### Directions for this task:
Among the entries below, the lines from the one with "Erreur 8 — Sous-estimer le poids du sac" up to and including the one with "préhist'objets" are to be restated exactly, without pictures.

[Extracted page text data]
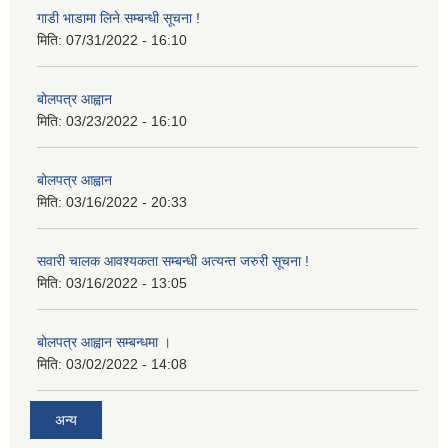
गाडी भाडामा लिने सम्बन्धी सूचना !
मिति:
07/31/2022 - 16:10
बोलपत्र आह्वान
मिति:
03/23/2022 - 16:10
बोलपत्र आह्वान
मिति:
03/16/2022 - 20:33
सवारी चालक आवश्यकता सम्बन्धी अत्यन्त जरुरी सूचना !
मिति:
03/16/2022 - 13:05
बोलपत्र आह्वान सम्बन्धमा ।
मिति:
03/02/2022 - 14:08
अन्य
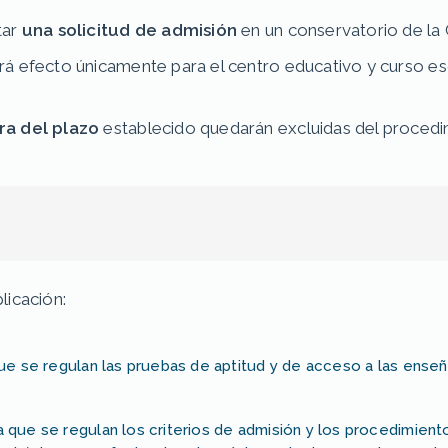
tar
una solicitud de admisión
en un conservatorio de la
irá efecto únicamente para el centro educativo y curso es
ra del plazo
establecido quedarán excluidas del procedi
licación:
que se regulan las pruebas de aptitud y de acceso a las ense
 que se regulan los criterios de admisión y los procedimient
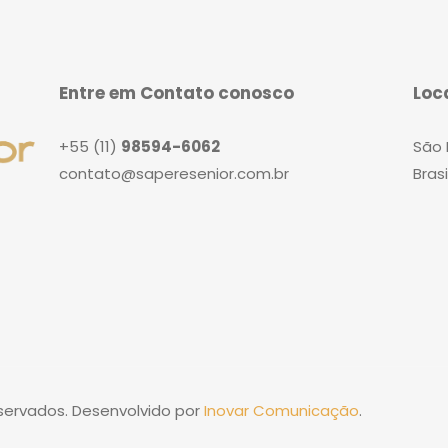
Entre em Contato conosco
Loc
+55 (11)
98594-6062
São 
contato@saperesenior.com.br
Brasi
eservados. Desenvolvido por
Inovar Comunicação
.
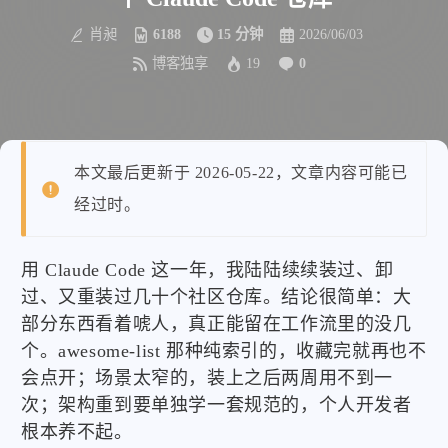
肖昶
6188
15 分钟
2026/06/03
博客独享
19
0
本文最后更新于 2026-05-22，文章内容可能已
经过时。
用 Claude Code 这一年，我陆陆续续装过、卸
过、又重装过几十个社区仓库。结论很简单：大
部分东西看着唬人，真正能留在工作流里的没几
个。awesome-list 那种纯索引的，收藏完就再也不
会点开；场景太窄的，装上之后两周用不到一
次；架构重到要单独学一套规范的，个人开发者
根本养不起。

...

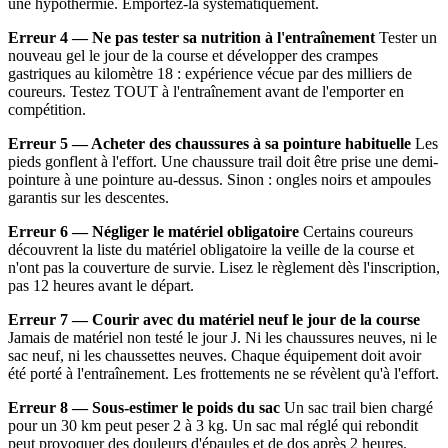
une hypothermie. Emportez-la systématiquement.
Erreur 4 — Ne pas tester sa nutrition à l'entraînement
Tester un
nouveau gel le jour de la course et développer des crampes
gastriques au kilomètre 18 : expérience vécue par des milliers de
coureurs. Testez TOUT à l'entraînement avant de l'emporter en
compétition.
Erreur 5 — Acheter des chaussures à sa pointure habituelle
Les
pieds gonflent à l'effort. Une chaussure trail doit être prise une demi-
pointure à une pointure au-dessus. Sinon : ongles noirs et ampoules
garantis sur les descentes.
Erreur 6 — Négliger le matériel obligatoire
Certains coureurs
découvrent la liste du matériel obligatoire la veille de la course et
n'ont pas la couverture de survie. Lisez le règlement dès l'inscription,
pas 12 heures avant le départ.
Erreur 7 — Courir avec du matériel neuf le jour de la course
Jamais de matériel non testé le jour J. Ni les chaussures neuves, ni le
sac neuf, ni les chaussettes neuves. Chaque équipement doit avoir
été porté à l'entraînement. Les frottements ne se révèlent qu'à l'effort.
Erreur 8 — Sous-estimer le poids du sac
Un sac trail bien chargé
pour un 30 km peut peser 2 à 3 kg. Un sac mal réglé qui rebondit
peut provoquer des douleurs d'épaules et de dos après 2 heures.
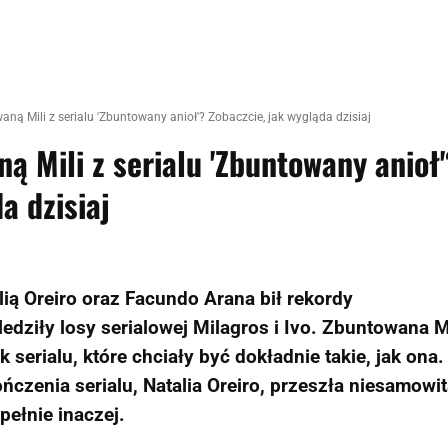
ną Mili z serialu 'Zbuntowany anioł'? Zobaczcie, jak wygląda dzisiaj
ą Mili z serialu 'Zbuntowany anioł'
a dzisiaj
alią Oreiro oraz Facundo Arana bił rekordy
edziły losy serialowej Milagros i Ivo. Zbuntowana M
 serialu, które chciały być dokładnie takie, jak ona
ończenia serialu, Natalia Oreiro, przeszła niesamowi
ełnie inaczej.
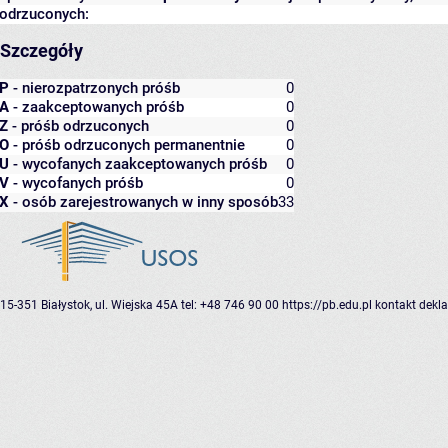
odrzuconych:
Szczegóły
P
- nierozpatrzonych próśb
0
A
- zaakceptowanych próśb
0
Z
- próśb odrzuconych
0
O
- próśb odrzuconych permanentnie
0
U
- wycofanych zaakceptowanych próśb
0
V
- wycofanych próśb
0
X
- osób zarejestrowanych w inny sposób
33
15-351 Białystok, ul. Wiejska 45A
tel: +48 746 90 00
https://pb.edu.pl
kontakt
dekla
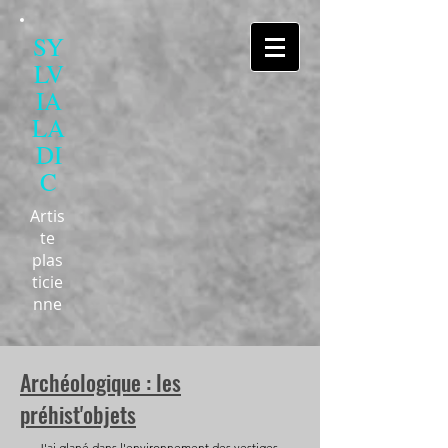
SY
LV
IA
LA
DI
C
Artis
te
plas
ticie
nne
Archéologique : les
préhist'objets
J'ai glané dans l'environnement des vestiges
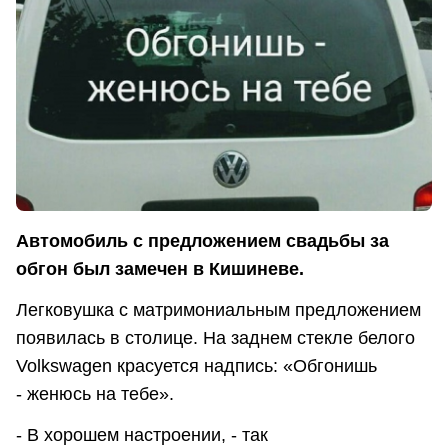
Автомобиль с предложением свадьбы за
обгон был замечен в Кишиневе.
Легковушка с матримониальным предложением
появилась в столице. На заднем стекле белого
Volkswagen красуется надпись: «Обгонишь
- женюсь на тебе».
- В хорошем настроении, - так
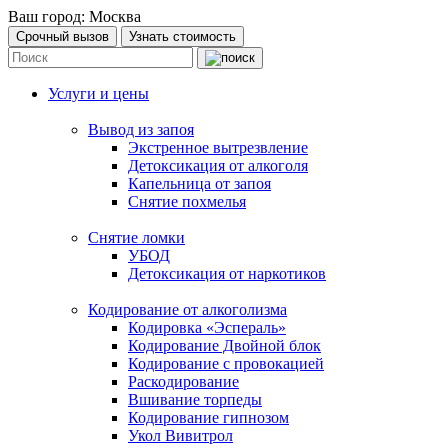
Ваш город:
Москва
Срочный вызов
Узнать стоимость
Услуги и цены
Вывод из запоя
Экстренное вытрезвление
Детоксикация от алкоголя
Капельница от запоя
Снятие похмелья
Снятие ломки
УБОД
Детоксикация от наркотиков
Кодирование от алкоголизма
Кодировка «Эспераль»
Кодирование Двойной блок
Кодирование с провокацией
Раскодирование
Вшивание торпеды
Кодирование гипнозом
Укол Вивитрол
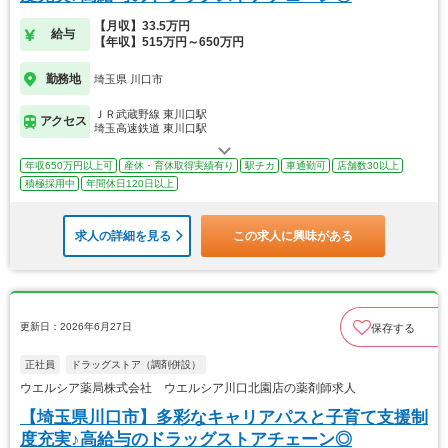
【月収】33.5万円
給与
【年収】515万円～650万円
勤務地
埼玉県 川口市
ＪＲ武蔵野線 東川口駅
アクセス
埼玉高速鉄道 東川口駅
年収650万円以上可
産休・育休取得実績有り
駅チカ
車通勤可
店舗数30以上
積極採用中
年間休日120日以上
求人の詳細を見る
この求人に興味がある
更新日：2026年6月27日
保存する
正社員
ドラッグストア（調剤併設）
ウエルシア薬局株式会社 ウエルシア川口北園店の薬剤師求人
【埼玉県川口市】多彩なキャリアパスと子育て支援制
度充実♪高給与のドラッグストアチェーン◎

---

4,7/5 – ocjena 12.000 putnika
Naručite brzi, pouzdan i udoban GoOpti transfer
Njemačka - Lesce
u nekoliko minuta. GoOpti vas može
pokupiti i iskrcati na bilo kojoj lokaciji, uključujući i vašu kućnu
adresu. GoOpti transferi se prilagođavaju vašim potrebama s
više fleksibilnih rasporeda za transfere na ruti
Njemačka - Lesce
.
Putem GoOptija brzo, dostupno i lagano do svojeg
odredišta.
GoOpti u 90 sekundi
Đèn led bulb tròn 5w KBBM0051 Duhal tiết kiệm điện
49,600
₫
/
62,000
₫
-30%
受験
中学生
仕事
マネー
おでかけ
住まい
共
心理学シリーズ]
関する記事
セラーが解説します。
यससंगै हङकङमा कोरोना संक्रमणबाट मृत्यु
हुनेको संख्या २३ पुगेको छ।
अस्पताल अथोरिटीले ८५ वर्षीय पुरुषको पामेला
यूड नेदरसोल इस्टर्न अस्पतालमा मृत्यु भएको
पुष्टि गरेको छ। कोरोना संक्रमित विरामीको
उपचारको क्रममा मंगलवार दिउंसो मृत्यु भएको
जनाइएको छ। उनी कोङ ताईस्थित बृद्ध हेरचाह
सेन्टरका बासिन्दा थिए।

### Solution to the problem:
Erreur 8 — Sous-estimer le poids du sac
Un sac trail bien chargé
pour un 30 km peut peser 2 à 3 kg. Un sac mal réglé qui rebondit
peut provoquer des douleurs d'épaules et de dos après 2 heures.
ną Mili z serialu 'Zbuntowany anioł'? Zobaczcie, jak wygląda dzisiaj
ą Mili z serialu 'Zbuntowany anioł'
a dzisiaj
alią Oreiro oraz Facundo Arana bił rekordy
edziły losy serialowej Milagros i Ivo. Zbuntowana M
 serialu, które chciały być dokładnie takie, jak ona
ończenia serialu, Natalia Oreiro, przeszła niesamowi
ełnie inaczej.
odrzuconych:
Szczegóły
P
- nierozpatrzonych próśb
0
A
- zaakceptowanych próśb
0
Z
- próśb odrzuconych
0
O
- próśb odrzuconych permanentnie
0
U
- wycofanych zaakceptowanych próśb
0
V
- wycofanych próśb
0
X
- osób zarejestrowanych w inny sposób
33
15-351 Białystok, ul. Wiejska 45A
tel: +48 746 90 00
https://pb.edu.pl
kontakt
dekla
SY
LV
IA
LA
DI
C
Artis
te
plas
ticie
nne
Archéologique : les
préhist'objets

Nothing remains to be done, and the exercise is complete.